Sphere A is attached to the ceiling of an elevator by a string. A second sphere

Question

Sphere A is attached to the ceiling of an elevator by a string. A second sphere is attached to the first one by a second string. Both strings are of negligible mass. Here m1 = m2 = m = 3.35 kg. (a) The elevator starts from rest and accelerates downward with a = 1.35 m/s2. What are the tensions in the two strings? T1 = N T2 = N (b) If the elevator moves upward instead with the same acceleration what will be the tension in the two strings?
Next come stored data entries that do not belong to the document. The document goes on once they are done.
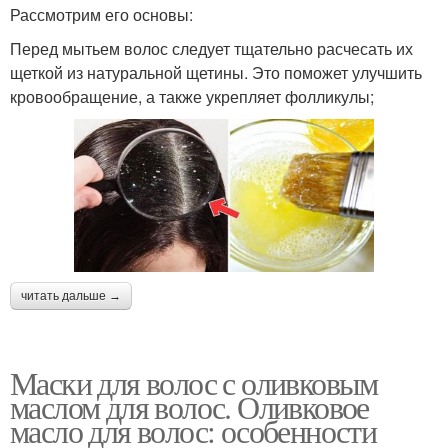
Рассмотрим его основы:
Перед мытьем волос следует тщательно расчесать их
щеткой из натуральной щетины. Это поможет улучшить
кровообращение, а также укрепляет фолликулы;
читать дальше →
Маски для волос с оливковым
маслом для волос. Оливковое
масло для волос: особенности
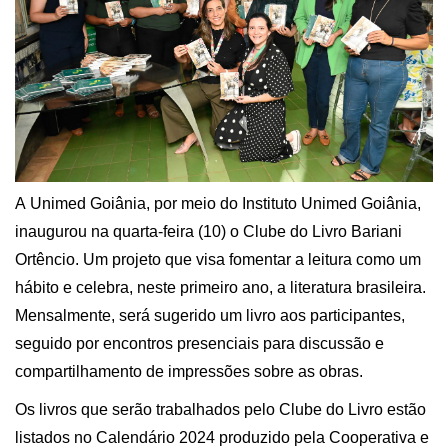
A Unimed Goiânia,
por mei
o do Instituto Unimed Goiânia,
inaugurou na quarta-feira (10) o Clube do Livro Bariani
Ortêncio.
Um
projeto
que
visa fomentar a leitura
com
o
um
hábito
e
celebr
a, neste primeiro ano
,
a literatura brasileira
.
Mensalmente,
será
sugerido um livro
aos p
articipantes
,
seguido por encontros
presenciais
para
discussão e
compartilhamento de impressões sobre as obras.
Os livros que serão trabalhados pelo Clube do Livro estão
listados no Calendário 2024 produzido pela Cooperativa e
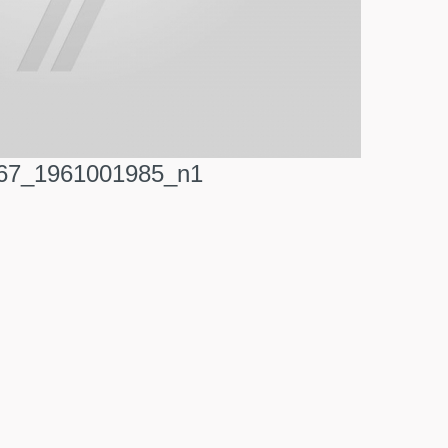
67_1961001985_n1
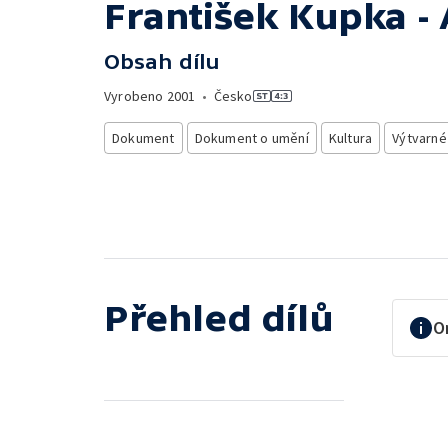
František Kupka -
Obsah dílu
Vyrobeno
2001
•
Česko
Dokument
Dokument o umění
Kultura
Výtvarné
Přehled dílů
O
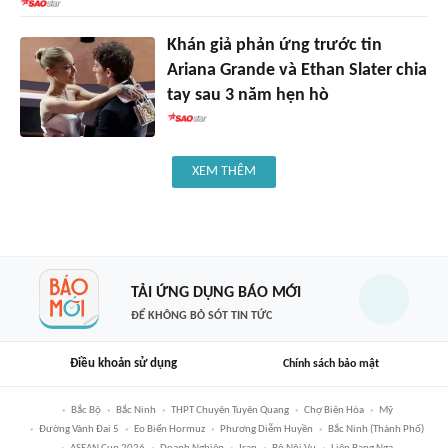
Khán giả phản ứng trước tin
Ariana Grande và Ethan Slater chia
tay sau 3 năm hẹn hò
XEM THÊM
TẢI ỨNG DỤNG BÁO MỚI
ĐỂ KHÔNG BỎ SÓT TIN TỨC
Điều khoản sử dụng
Chính sách bảo mật
Bắc Bộ
Bắc Ninh
THPT Chuyên Tuyên Quang
Chợ Biên Hòa
Mỹ
Đường Vành Đai 5
Eo Biển Hormuz
Phương Diễm Huyền
Bắc Ninh (thành Phố)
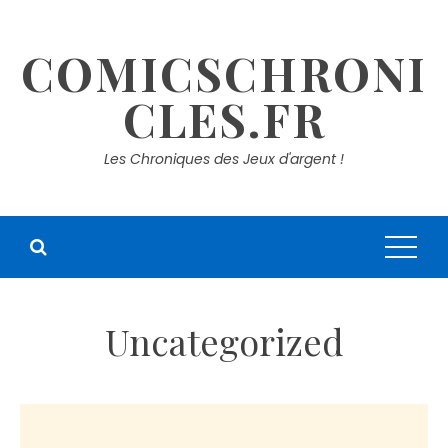
Skip
to
COMICSCHRONI
content
CLES.FR
Les Chroniques des Jeux d'argent !
Uncategorized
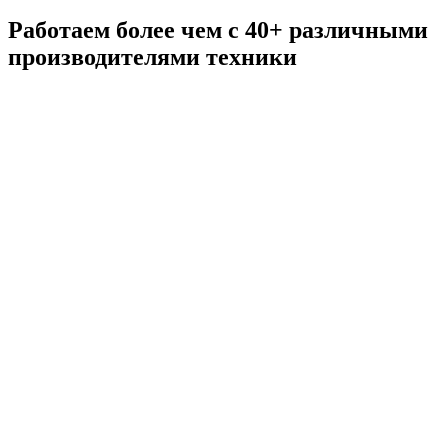
Работаем более чем с 40+ различными
производителями техники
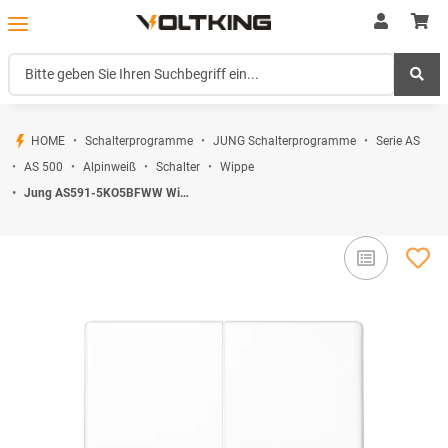
HOME
Schalterprogramme
JUNG Schalterprogramme
Serie AS
AS 500
Alpinweiß
Schalter
Wippe
Jung AS591-5KO5BFWW Wippe f. Serienschalter KO (Thermoplast bruchsicher) Alpinweiß Serie AS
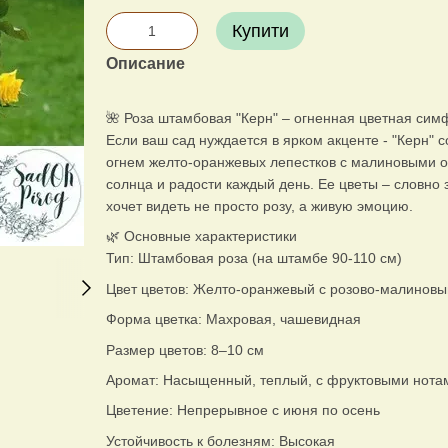
Купити
Описание
🌺 Роза штамбовая "Керн" – огненная цветная си
Если ваш сад нуждается в ярком акценте - "Керн" 
огнем желто-оранжевых лепестков с малиновыми о
солнца и радости каждый день. Ее цветы – словно 
хочет видеть не просто розу, а живую эмоцию.
🌿 Основные характеристики
Тип: Штамбовая роза (на штамбе 90-110 см)
Цвет цветов: Желто-оранжевый с розово-малиновы
Форма цветка: Махровая, чашевидная
Размер цветов: 8–10 см
Аромат: Насыщенный, теплый, с фруктовыми нота
Цветение: Непрерывное с июня по осень
Устойчивость к болезням: Высокая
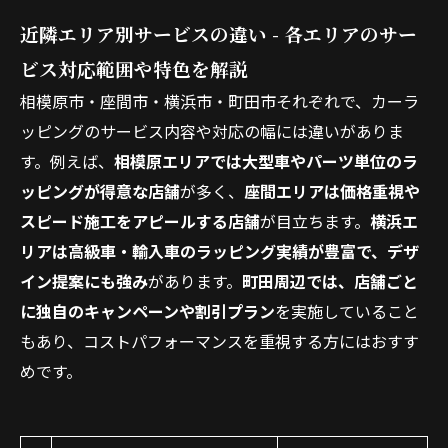
近隣エリア別サービスの違い - 各エリアのサー
ビス対応範囲や特色を解説
相模原市・座間市・横浜市・町田市それぞれで、カーラ
ッピングのサービス内容や対応の幅には違いがありま
す。例えば、
相模原エリアでは大型車やパーツ単位のラ
ッピングが得意な店舗
が多く、
座間エリアは価格重視や
スピード施工をアピールする店舗
が目立ちます。
横浜エ
リアは高級車・輸入車のラッピング実績が豊富で、デザ
イン提案にも強み
があります。
町田周辺では、店舗ごと
に独自のキャンペーンや割引プラン
を実施していること
もあり、コストパフォーマンスを重視する方にはおすす
めです。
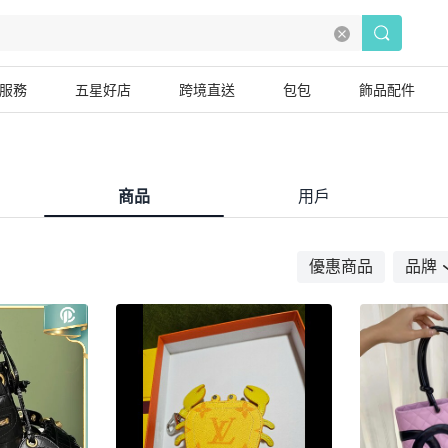
服務
五星好店
跨境直送
包包
飾品配件
商品
用戶
優惠商品
品牌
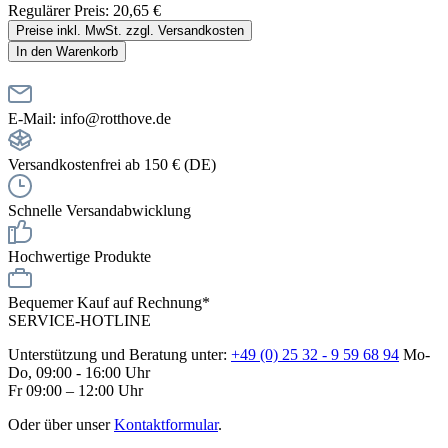
Regulärer Preis:
20,65 €
Preise inkl. MwSt. zzgl. Versandkosten
In den Warenkorb
E-Mail: info@rotthove.de
Versandkostenfrei ab 150 € (DE)
Schnelle Versandabwicklung
Hochwertige Produkte
Bequemer Kauf auf Rechnung*
SERVICE-HOTLINE
Unterstützung und Beratung unter:
+49 (0) 25 32 - 9 59 68 94
Mo-
Do, 09:00 - 16:00 Uhr
Fr 09:00 – 12:00 Uhr
Oder über unser
Kontaktformular
.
T1 = N T2 = N (c) The maximum tension the two strings can withstand is 93.1 N. What maximum upward acceleration can the elevator have without having one of the strings break? m/s2

Explanation / Answer

a)

The total force on the top sphere, taking up as positive, is

T1 - T2 - mg

so Newton's second la applied to that sphere is

T1 - T2 - mg = m a

For the second (lowest) sphere we have

T2 - m g = m a

So

T2 = mg + ma

T1 = 2mg + 2ma

With m=3.35 kg and a= -1.35 m/s^2 we have

T1 = 2( 3.35kg * (9.81m/s^2 - 1.35m/s^2)) = 56.682N

T2 = 28.341N

b)

In this case: a= +1.35 m/s^2 this gives

T1 = 2( 3.35kg * (9.81m/s^2 + 1.35m/s^2)) = 74.772N

T2 = 37.386N

c)

T1 = 2(mg + ma)

2m(g + a) <93.1N

a< 93.1N/(2*3.35kg) - 9.81m/s^2

a< 4.09 m/s^2

So the max a = 4.09 m/s2

Hope this helps :)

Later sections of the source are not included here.